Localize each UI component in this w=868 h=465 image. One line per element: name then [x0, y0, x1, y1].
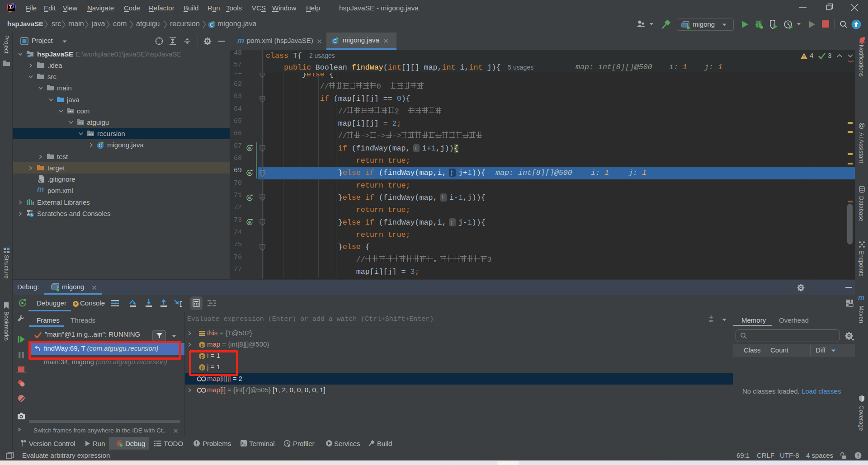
- svg-text:p: p: [201, 342, 203, 348]
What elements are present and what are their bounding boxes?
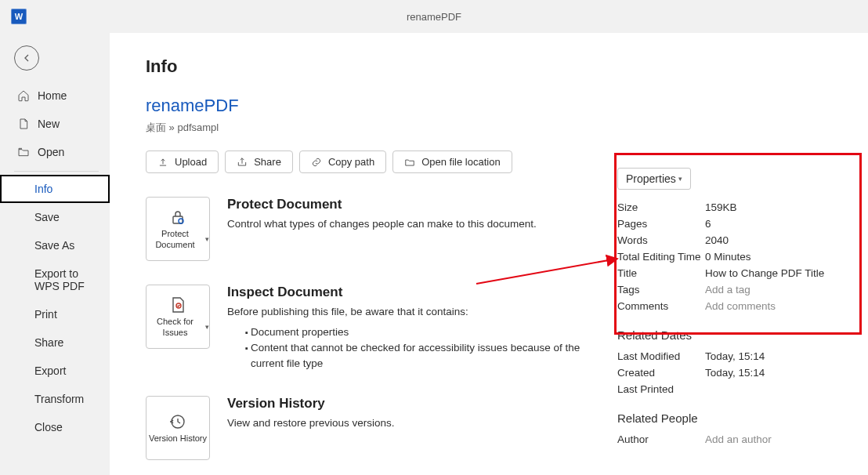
version-history-label: Version History [149,433,207,444]
upload-icon [157,157,168,168]
check-issues-label: Check for Issues [146,317,204,337]
version-history-tile[interactable]: Version History [146,396,210,460]
nav-open[interactable]: Open [0,138,110,166]
upload-label: Upload [175,156,207,168]
share-button[interactable]: Share [225,150,293,173]
arrow-left-icon [20,52,33,64]
link-icon [311,157,322,168]
window-title: renamePDF [407,11,461,23]
titlebar: W renamePDF [0,0,868,33]
open-location-label: Open file location [421,156,500,168]
nav-home[interactable]: Home [0,82,110,110]
inspect-title: Inspect Document [227,285,609,300]
prop-tags-key: Tags [617,284,705,296]
nav-save[interactable]: Save [0,203,110,231]
backstage-sidebar: Home New Open Info Save Save As Export t… [0,33,110,475]
prop-words-key: Words [617,234,705,246]
chevron-down-icon: ▾ [205,323,209,332]
prop-modified-value: Today, 15:14 [705,350,765,362]
nav-print[interactable]: Print [0,300,110,328]
copy-path-label: Copy path [328,156,374,168]
page-title: Info [146,56,609,77]
prop-modified-key: Last Modified [617,350,705,362]
prop-size-key: Size [617,201,705,213]
folder-open-icon [404,157,415,168]
inspect-icon [168,296,187,314]
inspect-desc: Before publishing this file, be aware th… [227,305,609,320]
history-icon [168,412,187,431]
protect-title: Protect Document [227,197,537,212]
prop-printed-key: Last Printed [617,383,705,395]
nav-open-label: Open [38,146,64,158]
prop-pages-value: 6 [705,218,711,230]
history-title: Version History [227,396,395,412]
protect-desc: Control what types of changes people can… [227,217,537,232]
nav-separator [14,171,99,172]
nav-export-wps[interactable]: Export to WPS PDF [0,259,110,300]
history-desc: View and restore previous versions. [227,416,395,431]
prop-comments-value[interactable]: Add comments [705,300,776,312]
nav-export[interactable]: Export [0,357,110,385]
lock-icon [168,208,187,227]
document-name: renamePDF [146,96,609,116]
prop-tags-value[interactable]: Add a tag [705,284,750,296]
prop-edit-time-value: 0 Minutes [705,251,751,263]
open-location-button[interactable]: Open file location [392,150,512,173]
protect-tile-label: Protect Document [146,229,204,249]
info-pane: Info renamePDF 桌面 » pdfsampl Upload Shar… [110,33,868,475]
open-folder-icon [17,146,30,158]
home-icon [17,89,30,102]
prop-words-value: 2040 [705,234,729,246]
inspect-item-2: Content that cannot be checked for acces… [251,340,609,372]
related-people-heading: Related People [617,412,844,425]
back-button[interactable] [14,45,39,71]
properties-label: Properties [626,172,676,185]
prop-author-key: Author [617,433,705,445]
copy-path-button[interactable]: Copy path [299,150,386,173]
prop-title-value[interactable]: How to Change PDF Title [705,267,824,279]
new-doc-icon [17,118,30,130]
nav-transform[interactable]: Transform [0,385,110,413]
prop-pages-key: Pages [617,218,705,230]
nav-home-label: Home [38,89,67,102]
nav-new[interactable]: New [0,110,110,138]
breadcrumb: 桌面 » pdfsampl [146,121,609,135]
nav-close[interactable]: Close [0,413,110,441]
properties-dropdown[interactable]: Properties ▾ [617,168,691,190]
prop-title-key: Title [617,267,705,279]
protect-document-tile[interactable]: Protect Document▾ [146,197,210,261]
prop-created-value: Today, 15:14 [705,367,765,379]
inspect-item-1: Document properties [251,325,609,340]
share-icon [237,157,248,168]
related-dates-heading: Related Dates [617,328,844,342]
nav-new-label: New [38,118,60,130]
prop-edit-time-key: Total Editing Time [617,251,705,263]
nav-info[interactable]: Info [0,175,110,203]
prop-author-value[interactable]: Add an author [705,433,772,445]
prop-comments-key: Comments [617,300,705,312]
chevron-down-icon: ▾ [205,235,209,244]
prop-created-key: Created [617,367,705,379]
prop-size-value: 159KB [705,201,737,213]
word-app-icon: W [11,9,27,24]
svg-rect-0 [173,216,183,223]
chevron-down-icon: ▾ [678,175,682,183]
nav-save-as[interactable]: Save As [0,231,110,259]
upload-button[interactable]: Upload [146,150,219,173]
nav-share[interactable]: Share [0,328,110,357]
share-label: Share [254,156,281,168]
check-issues-tile[interactable]: Check for Issues▾ [146,285,210,349]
○ ○ ○ ○ ○ ○ ○
THE TASK
The lines you need are those containing "Issues"; find them in the records and copy them.

WRITTEN ANSWER
check-issues-label: Check for Issues [146,317,204,337]
check-issues-tile[interactable]: Check for Issues▾ [146,285,210,349]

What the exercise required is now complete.